[Input data Boundary: Start]

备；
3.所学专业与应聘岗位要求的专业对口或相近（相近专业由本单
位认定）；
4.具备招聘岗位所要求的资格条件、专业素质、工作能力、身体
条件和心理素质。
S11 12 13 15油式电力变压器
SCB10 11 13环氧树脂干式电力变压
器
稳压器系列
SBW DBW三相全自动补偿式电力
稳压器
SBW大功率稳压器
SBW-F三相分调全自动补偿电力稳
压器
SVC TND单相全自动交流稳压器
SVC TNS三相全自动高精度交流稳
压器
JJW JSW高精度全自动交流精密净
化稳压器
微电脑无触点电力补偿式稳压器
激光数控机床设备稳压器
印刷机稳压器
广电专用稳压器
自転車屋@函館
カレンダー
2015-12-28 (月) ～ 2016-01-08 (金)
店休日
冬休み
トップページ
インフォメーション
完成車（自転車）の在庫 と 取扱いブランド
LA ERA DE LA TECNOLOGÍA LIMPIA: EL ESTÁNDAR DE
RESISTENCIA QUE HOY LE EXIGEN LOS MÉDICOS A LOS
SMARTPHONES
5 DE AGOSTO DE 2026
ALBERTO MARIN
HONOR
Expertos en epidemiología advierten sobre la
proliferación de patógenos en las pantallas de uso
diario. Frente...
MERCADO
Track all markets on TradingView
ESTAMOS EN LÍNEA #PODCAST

[Input data Boundary: End]
[Input data Boundary: Start]

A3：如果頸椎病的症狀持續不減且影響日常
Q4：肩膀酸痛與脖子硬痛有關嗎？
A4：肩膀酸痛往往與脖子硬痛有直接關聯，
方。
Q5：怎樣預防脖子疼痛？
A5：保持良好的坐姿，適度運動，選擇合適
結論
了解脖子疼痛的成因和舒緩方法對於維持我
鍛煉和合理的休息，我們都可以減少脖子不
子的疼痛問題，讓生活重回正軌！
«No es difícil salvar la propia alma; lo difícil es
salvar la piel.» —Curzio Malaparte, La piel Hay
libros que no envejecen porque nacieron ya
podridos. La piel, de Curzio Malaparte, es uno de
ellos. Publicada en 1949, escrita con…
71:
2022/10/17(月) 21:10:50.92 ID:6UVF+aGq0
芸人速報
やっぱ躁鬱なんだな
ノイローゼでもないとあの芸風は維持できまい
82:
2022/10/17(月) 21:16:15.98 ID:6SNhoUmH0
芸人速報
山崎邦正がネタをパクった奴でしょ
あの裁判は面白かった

[Input data Boundary: End]

To do
Your task is to restate, word for word, only those lines above that fall between the line holding "proliferación de patógenos" and the line holding "ESTAMOS EN LÍNEA #PODCAST", inclusive.

Output of the task
proliferación de patógenos en las pantallas de uso
diario. Frente...
MERCADO
Track all markets on TradingView
ESTAMOS EN LÍNEA #PODCAST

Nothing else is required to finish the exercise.